Hell: Jewish or Christian?
It is common to hear from modern Jews and Christians alike that “Christianity’s view of ‘hell’ is a post-Jewish development” and that “Judaism doesn’t believe in hell.” While these supposed disagreements over the idea of hell provide a superficial differentiation between Judaism and Christianity, the truth is that the foundational texts of both religious systems refer to the post-resurrection location of hell.
The Aramaic word for “hell” is Gehinnam (גיהנום), which ends up as Gehenna (γέεννα, gēenna) in the Greek of the New Testament. The term originates with the Valley of Ben Hinnom is listed among Canaan’s locales in Joshua (cf. 15:8; 18:16), and it became a place of child sacrifice and foreign worship. The ancient Israelites “built the high places of Baal in the Valley of Ben Hinnom (גאי בן הנם; gei ben hinnom), to offer up their sons and daughters to Molech” (Jer 32:35; cf. 7:31-32; 19:6; 2 Kgs 23:10; 2 Chron 28:3; 33:6). This valley is the earthly template for the post-mortem place known as Gehenna, or “hell.”
Jews of the first century and beyond looked back their biblical texts to inform their understanding of hell. For instance, the end of Isaiah states, “All flesh shall come to worship before me, declares the Lord, and they will go out and look on the corpses of the men who have rebelled against me. For their worm shall not die, their fire shall not be quenched, and they shall be an abhorrence to all flesh” (Isaiah 66:23-24). This eschatological picture includes the kingdom of God on a renewed earth with a burning area outside the eternal city. It is this picture that Jesus and his contemporaries drew upon in their conceptions of hell.

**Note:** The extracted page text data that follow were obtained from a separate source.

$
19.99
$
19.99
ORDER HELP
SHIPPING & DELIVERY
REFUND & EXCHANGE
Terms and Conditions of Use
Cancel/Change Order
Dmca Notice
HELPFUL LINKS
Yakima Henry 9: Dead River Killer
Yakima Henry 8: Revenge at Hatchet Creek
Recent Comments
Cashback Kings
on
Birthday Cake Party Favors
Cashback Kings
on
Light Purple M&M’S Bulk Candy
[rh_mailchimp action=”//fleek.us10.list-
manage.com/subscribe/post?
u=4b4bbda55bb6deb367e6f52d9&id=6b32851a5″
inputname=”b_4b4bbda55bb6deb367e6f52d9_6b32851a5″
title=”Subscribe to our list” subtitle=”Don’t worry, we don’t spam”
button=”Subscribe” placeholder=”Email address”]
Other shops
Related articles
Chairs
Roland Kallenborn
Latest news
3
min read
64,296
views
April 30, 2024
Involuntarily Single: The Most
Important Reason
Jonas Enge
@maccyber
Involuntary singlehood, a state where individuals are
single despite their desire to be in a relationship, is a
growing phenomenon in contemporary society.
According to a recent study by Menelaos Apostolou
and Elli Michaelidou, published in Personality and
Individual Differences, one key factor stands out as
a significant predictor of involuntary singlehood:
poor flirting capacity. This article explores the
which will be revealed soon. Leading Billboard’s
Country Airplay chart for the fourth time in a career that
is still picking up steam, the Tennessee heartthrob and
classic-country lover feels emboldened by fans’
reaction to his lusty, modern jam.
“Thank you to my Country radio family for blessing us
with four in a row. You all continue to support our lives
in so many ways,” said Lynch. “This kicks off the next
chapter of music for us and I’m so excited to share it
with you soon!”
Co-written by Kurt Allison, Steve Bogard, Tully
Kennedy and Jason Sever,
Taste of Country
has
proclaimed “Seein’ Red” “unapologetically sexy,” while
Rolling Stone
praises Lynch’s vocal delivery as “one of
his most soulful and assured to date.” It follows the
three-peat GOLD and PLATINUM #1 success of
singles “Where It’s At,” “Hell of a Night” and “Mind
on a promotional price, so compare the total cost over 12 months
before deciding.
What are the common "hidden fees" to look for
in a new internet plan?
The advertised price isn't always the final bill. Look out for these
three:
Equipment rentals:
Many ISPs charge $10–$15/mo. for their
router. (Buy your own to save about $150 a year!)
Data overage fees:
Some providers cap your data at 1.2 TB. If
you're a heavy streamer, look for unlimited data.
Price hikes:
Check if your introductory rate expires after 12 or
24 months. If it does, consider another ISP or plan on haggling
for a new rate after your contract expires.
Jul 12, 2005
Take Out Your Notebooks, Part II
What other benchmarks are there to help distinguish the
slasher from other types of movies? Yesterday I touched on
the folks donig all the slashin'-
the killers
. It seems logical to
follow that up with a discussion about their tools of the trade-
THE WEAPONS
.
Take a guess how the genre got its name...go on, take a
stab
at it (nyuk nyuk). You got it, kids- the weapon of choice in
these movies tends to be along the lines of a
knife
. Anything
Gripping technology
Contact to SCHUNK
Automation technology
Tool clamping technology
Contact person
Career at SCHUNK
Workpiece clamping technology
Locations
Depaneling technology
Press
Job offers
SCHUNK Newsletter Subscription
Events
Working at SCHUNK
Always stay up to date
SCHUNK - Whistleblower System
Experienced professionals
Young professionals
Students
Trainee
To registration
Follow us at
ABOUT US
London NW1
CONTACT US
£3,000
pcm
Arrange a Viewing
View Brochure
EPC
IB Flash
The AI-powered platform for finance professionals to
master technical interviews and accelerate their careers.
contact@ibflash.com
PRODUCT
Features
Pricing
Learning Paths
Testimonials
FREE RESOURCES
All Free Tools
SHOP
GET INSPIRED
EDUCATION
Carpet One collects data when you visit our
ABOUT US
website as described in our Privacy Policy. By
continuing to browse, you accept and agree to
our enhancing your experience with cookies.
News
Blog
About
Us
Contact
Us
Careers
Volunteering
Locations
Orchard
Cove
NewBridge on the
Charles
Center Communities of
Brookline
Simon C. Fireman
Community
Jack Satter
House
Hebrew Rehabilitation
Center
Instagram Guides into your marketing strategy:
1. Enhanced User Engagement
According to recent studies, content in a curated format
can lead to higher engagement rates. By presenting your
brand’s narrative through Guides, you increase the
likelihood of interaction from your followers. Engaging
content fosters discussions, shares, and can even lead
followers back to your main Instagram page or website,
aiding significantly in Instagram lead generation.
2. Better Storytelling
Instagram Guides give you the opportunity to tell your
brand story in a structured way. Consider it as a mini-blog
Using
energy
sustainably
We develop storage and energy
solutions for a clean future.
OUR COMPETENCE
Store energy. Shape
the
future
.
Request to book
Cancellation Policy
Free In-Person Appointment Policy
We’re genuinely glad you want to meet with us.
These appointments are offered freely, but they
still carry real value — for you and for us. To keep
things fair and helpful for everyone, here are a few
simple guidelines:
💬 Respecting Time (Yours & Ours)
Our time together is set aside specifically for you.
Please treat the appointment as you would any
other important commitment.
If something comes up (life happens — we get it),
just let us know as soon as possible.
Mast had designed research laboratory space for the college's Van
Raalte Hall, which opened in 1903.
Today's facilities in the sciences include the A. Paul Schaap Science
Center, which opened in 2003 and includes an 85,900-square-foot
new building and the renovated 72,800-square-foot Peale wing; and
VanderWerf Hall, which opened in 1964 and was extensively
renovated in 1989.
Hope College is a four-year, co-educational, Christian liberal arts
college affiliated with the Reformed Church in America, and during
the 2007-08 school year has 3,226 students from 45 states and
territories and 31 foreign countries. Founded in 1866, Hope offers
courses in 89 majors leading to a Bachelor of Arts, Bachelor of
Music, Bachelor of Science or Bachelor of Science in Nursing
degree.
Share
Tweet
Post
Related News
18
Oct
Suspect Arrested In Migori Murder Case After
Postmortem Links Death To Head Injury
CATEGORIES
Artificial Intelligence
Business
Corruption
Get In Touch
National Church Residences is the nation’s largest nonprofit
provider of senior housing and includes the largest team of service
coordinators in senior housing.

In fact, Yeshua cites this same passage from Isaiah when he declares, “If your right eye causes you to sin, cast it out. It is better for you to enter the kingdom of God with one eye than with two eyes to be thrown into Gehenna (or “hell”; γέεννα, gēenna), ‘where their worm does not die and the fire is not quenched.’” (Mark 9:47-48). Similarly, the rabbis who lived in the centuries after Jesus—and on whose writings modern Judaism is based—quoted from this same verse in their own descriptions of hell. The fifth-century midrash on Leviticus states, “The righteous will emerge from the Garden of Eden and see the wicked being judged in Gehenna (גיהנם; gehinnom)…. That is what is written: ‘They will go out and look on the corpses of the men who have rebelled against me’” (Leviticus Rabbah 32:1). Thus, the existence of hell is not a point that divides Judaism and Christianity; rather, as one of several expressions of first-century Judaism, the early Jesus movement utilized the same religious texts and imagery as did the later authors of rabbinic Judaism.